(Work item)
What you return should match the data below exactly, with no pictures in it.

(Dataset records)

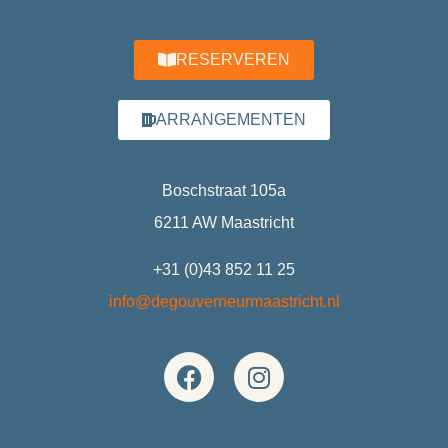
RESERVEREN
ARRANGEMENTEN
Boschstraat 105a
6211 AW Maastricht
+31 (0)43 852 11 25
info@degouverneurmaastricht.nl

(Exercise response)
RESERVEREN
ARRANGEMENTEN
Boschstraat 105a
6211 AW Maastricht
+31 (0)43 852 11 25
info@degouverneurmaastricht.nl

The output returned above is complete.